FARYON: Well, that's a great question, Gloria, and I think when you're out in the community as a reporter, and you're talking to people, and you talk about these, whether it's a new library or a new City Hall, often let's the response you are had, like the caller was saying be what my potholes, what about this? We don't have enough money to fix the streets. And yet we're building. And we know from covering these issues that often there, well, the money's coming from this pot, or the money's coming from here, or that's a capital budget and not operational. But I think for people at home, for the voters and the taxpayers, they don't kind of distinguish between what budget it's coming from or how they're gonna raise the money or whether they're gonna borrow the money or the long-term gain, they're just looking at it, this is you will my money at the end of the day, this is my tax money, my streets are in disrepair. We have another -- you know, water main breaks all over the city. So building new buildings I think to some people are just seeing as another expense and more of my tax dollars going into something that maybe I don't want.
PENNER: We just have two minutes left, I'm gonna split the time. Go ahead, JW.
AUGUST: Well, Dave bringing up one very curious fact about this, where did this come from? There must be something going on that we're not aware of.
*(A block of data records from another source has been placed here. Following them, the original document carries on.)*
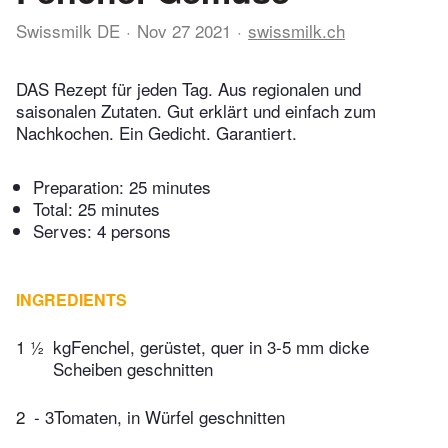
Swissmilk DE
Nov 27 2021
swissmilk.ch
DAS Rezept für jeden Tag. Aus regionalen und
saisonalen Zutaten. Gut erklärt und einfach zum
Nachkochen. Ein Gedicht. Garantiert.
Preparation:
25 minutes
Total:
25 minutes
Serves: 4 persons
INGREDIENTS
1 ½
kgFenchel, gerüstet, quer in 3-5 mm dicke
Scheiben geschnitten
2
- 3Tomaten, in Würfel geschnitten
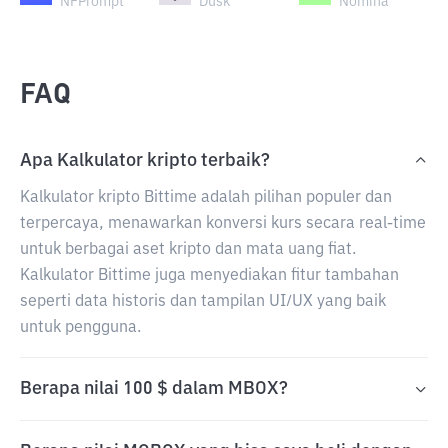
NFPrompt
Dusk
Nomina
FAQ
Apa Kalkulator kripto terbaik?
Kalkulator kripto Bittime adalah pilihan populer dan
terpercaya, menawarkan konversi kurs secara real-time
untuk berbagai aset kripto dan mata uang fiat.
Kalkulator Bittime juga menyediakan fitur tambahan
seperti data historis dan tampilan UI/UX yang baik
untuk pengguna.
Berapa nilai 100 $ dalam MBOX?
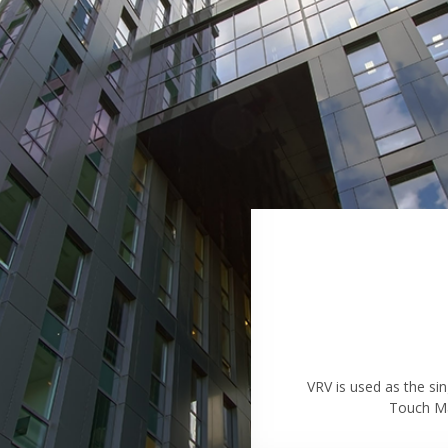
BREEA
VRV is used as the sin
A great and well-know
Daikin VRV heat
Touch Ma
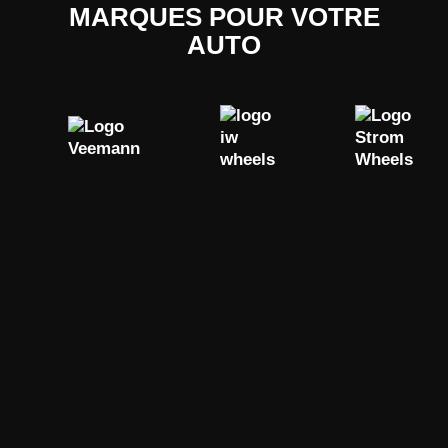
MARQUES POUR VOTRE
AUTO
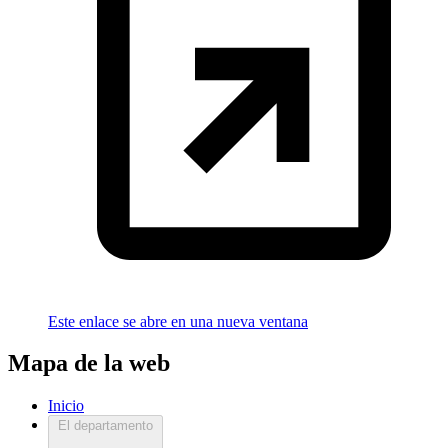
Este enlace se abre en una nueva ventana
Mapa de la web
Inicio
El departamento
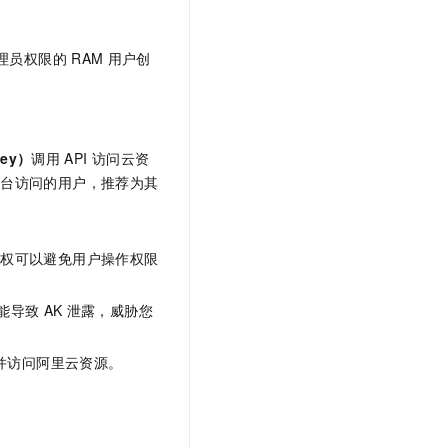
文戏情感细腻自然，动作戏激烈拳拳到肉，实现更强表演能力
支持中英文自由切换，具备更强的噪声鲁棒性
云聚AI 严选权益
SSL 证书
，一键激活高效办公新体验
精选AI产品，从模型到应用全链提效
堡垒机
理员权限的
RAM
用户创
AI 用量加速计划
应用
防火墙
、识别商机，让客服更高效、服务更出色。
新老同享，达量后返
千问办公
主机安全
NEW
的智能体编程平台
一站式AI生产力平台
Key）
调用
API
访问云资
制台访问的用户，推荐为其
AI 应用及服务市场
伶鹊
企业级人与Agent协作平台，接入和调度多个数字员工
智能客服平台，对话机器人、对话分析、智能外呼
AI 应用
大模型服务平台百炼 - 全妙
授权可以避免用户操作权限
大模型
应用创作平台
多模态内容创作工具，已接入 DeepSeek
自然语言处理
能导致
AK
泄露，威胁您
数据标注
并访问阿里云资源。
机器学习
息提取
与 AI 智能体进行实时音视频通话
从文本、图片、视频中提取结构化的属性信息
构建支持视频理解的 AI 音视频实时通话应用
ROLLAND: I'd like to know where the -- I'd like to see -- like when you're in elementary school, and the teacher wants to see your working how did you come to your conclusion on the math problem, let's just see the work. Maybe they're absolutely right. But the point I want to make is that Joanne's absolutely right in her analysis that the average people see this process, and they won. This was supposed to go on the ballot last year, they pulled it off the ballot, they said it's just -- they didn't want to do it on the same ballot as Proposition D, the sales tax increase. They took if off the ballot. There is -- I don't hear anybody clamoring to revisit this project. One of the callers said that why not go to mission valley and build a project there. Well, I happen to know that Tony Young, the City Council president, is thinking along those lines. There are people that want to create a new government complex where you can split the cost with the state government and maybe some federal offices and things like that. So at the moment, this project -- the timing is just weird because nobody's even talking about it.
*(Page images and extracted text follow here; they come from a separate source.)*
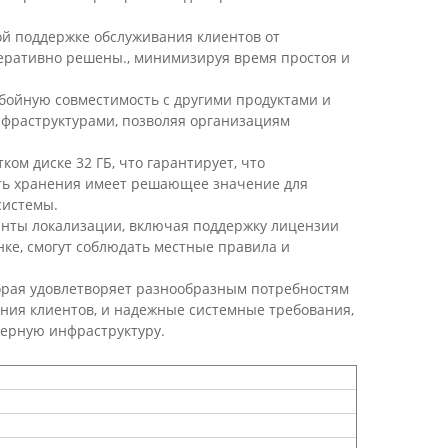
ной поддержке обслуживания клиентов от
перативно решены., минимизируя время простоя и
ребойную совместимость с другими продуктами и
нфраструктурами, позволяя организациям
ом диске 32 ГБ, что гарантирует, что
ть хранения имеет решающее значение для
системы.
анты локализации, включая поддержку лицензии
ке, смогут соблюдать местные правила и
торая удовлетворяет разнообразным потребностям
ания клиентов, и надежные системные требования,
верную инфраструктуру.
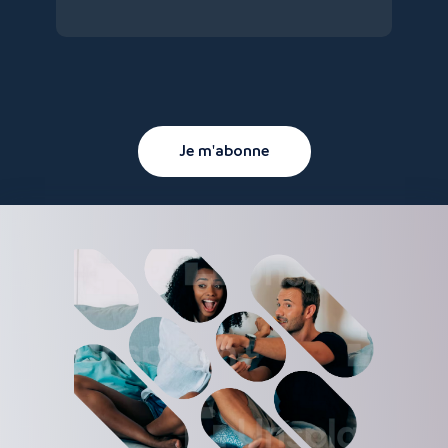
Je m'abonne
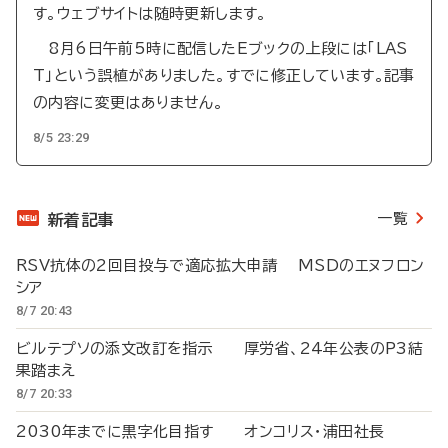
す。ウェブサイトは随時更新します。
8月6日午前5時に配信したEブックの上段には「LAS
T」という誤植がありました。すでに修正しています。記事
の内容に変更はありません。
8/5 23:29
一覧
新着記事
RSV抗体の2回目投与で適応拡大申請 MSDのエヌフロン
シア
8/7 20:43
ビルテプソの添文改訂を指示 厚労省、24年公表のP3結
果踏まえ
8/7 20:33
2030年までに黒字化目指す オンコリス・浦田社長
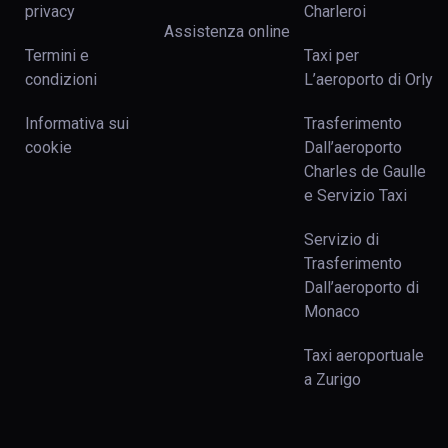
privacy
Charleroi
Assistenza online
Termini e
Taxi per
condizioni
L’aeroporto di Orly
Informativa sui
Trasferimento
cookie
Dall’aeroporto
Charles de Gaulle
e Servizio Taxi
Servizio di
Trasferimento
Dall’aeroporto di
Monaco
Taxi aeroportuale
a Zurigo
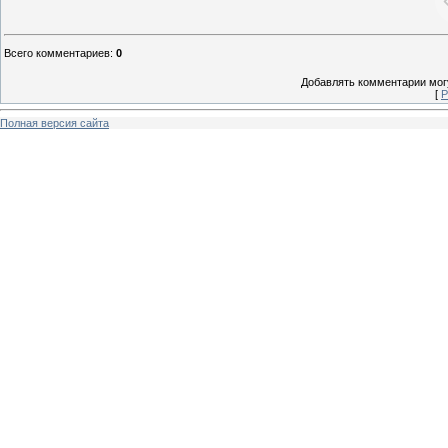
Всего комментариев
:
0
Добавлять комментарии могу
[
Р
Полная версия сайта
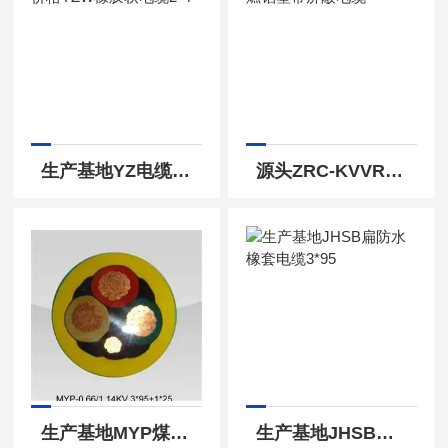
生产基地YZ电缆2*2.5价格YZW橡胶软电缆2*4
源头ZRC-KVVRP2阻燃铝塑带屏蔽电缆
生产基地MYP煤矿用屏蔽橡套软电缆3*35+1*16
生产基地JHSB扁防水橡套电缆3*95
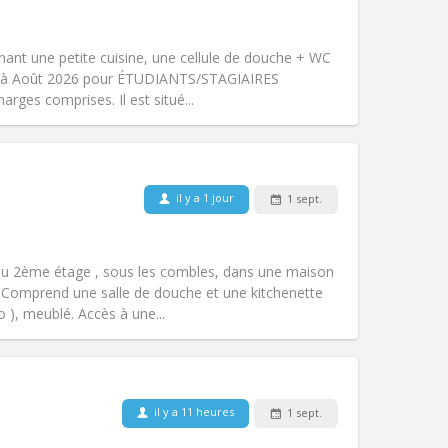
Animaux de compagnie:
Non
Fumeur:
Non-fumeur
Accès PMR:
Non
nant une petite cuisine, une cellule de douche + WC
Atmosphère:
Studieuse, calme
llet à Août 2026 pour ÉTUDIANTS/STAGIAIRES
Autre
rges comprises. Il est situé...
Animaux de compagnie:
Non
il y a 1 jour
1 sept.
Fumeur:
Non-fumeur
Accès PMR:
Non
chaleureuse
au 2ème étage , sous les combles, dans une maison
Atmosphère:
Calme, studieuse,
Comprend une salle de douche et une kitchenette
Autre
go ), meublé. Accès à une...
il y a 11 heures
1 sept.
Animaux de compagnie:
Non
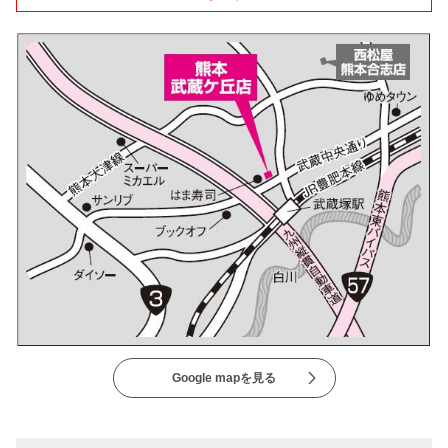
Google mapを見る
PENNER: Okay. We have seconds. What's a better legacy? People are talking about mayer Sanders' legacy. A group of impressive buildings or a city with solid financial underpinnings? Nobody's answering that. Okay. That's all right. I can take a nonanswer on that. I'm gonna leave it up to the public. And now that the information is public on this grand jury report, just very briefly, JW, what can we expect to happen?
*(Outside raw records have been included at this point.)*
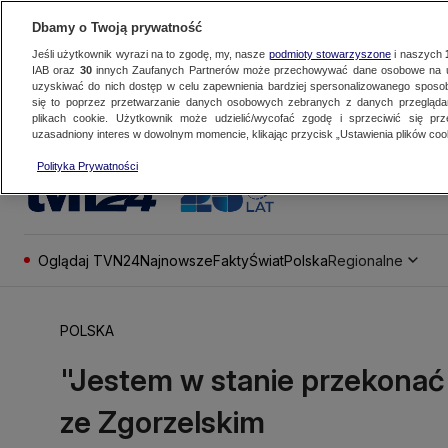
Dbamy o Twoją prywatność
Jeśli użytkownik wyrazi na to zgodę, my, nasze
podmioty stowarzyszone
i naszych
IAB oraz
30
innych Zaufanych Partnerów może przechowywać dane osobowe na ur
uzyskiwać do nich dostęp w celu zapewnienia bardziej spersonalizowanego sposo
się to poprzez przetwarzanie danych osobowych zebranych z danych przegląd
plikach cookie. Użytkownik może udzielić/wycofać zgodę i sprzeciwić się pr
uzasadniony interes w dowolnym momencie, klikając przycisk „Ustawienia plików cook
Polityka Prywatności
Oglądaj TVN24
Najnowsze
Fakty
Świat
Polska
Regionalne
POLSKA
"Jestem w stanie przekonać 
ze Zgorzelskim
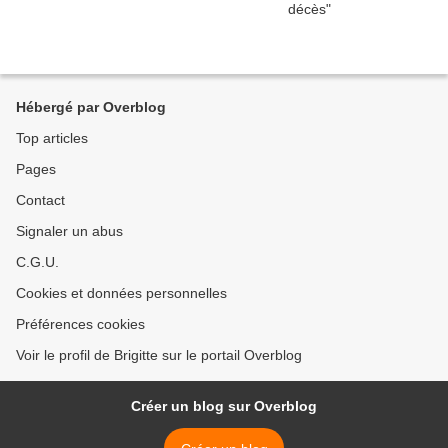
Hébergé par Overblog
Top articles
Pages
Contact
Signaler un abus
C.G.U.
Cookies et données personnelles
Préférences cookies
Voir le profil de Brigitte sur le portail Overblog
Créer un blog sur Overblog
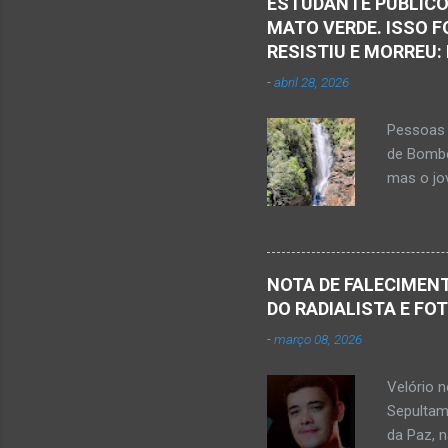
ESTUDANTE PUBLICO
t
MATO VERDE. ISSO F
á
RESISTIU E MORREU:
r
-
abril 28, 2026
i
o
Pessoas 
s
de Bombe
mas o jov
publicou
Mato Ver
feira, di
Populare
NOTA DE FALECIMENT
estudant
DO RADIALISTA E FO
de abril 
-
março 08, 2026
Júnior) 
tragédia
Velório 
Minas. U
Sepultam
Rosa, loc
da Paz, 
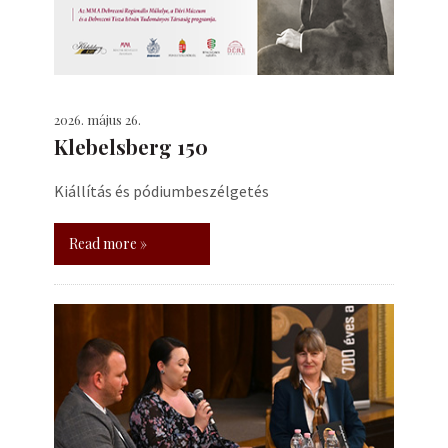
2026. május 26.
Klebelsberg 150
Kiállítás és pódiumbeszélgetés
Read more »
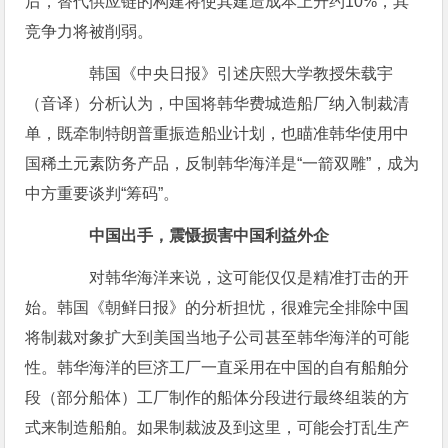
后，替代供应链的构建将使其建造成本上升约10%，其
竞争力将被削弱。
韩国《中央日报》引述庆熙大学教授朱载宇
（音译）分析认为，中国将韩华费城造船厂纳入制裁清
单，既牵制特朗普重振造船业计划，也瞄准韩华使用中
国稀土元素防务产品，反制韩华海洋是“一箭双雕”，成为
中方重要谈判“筹码”。
中国出手，震慑损害中国利益外企
对韩华海洋来说，这可能仅仅是精准打击的开
始。韩国《朝鲜日报》的分析担忧，很难完全排除中国
将制裁对象扩大到美国当地子公司甚至韩华海洋的可能
性。韩华海洋的巨济工厂一直采用在中国的自有船舶分
段（部分船体）工厂制作的船体分段进行最终组装的方
式来制造船舶。如果制裁波及到这里，可能会打乱生产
AUGUST: Off of the grand jury report, nothing. They'll respond. And nothing's gonna happen.
PENNER: Okay. Well, I want to thank JW August from 10 News, and David Rolland from San Diego CityBeat. From KPBS, Joanne Faryon. You were terrific, Joanne. And it's really good to be back. And I will be back intermittently during the next few months. And so this has been the Roundtable on Midday Edition. I hope you enjoyed this first broad cast, and we'll see you soon.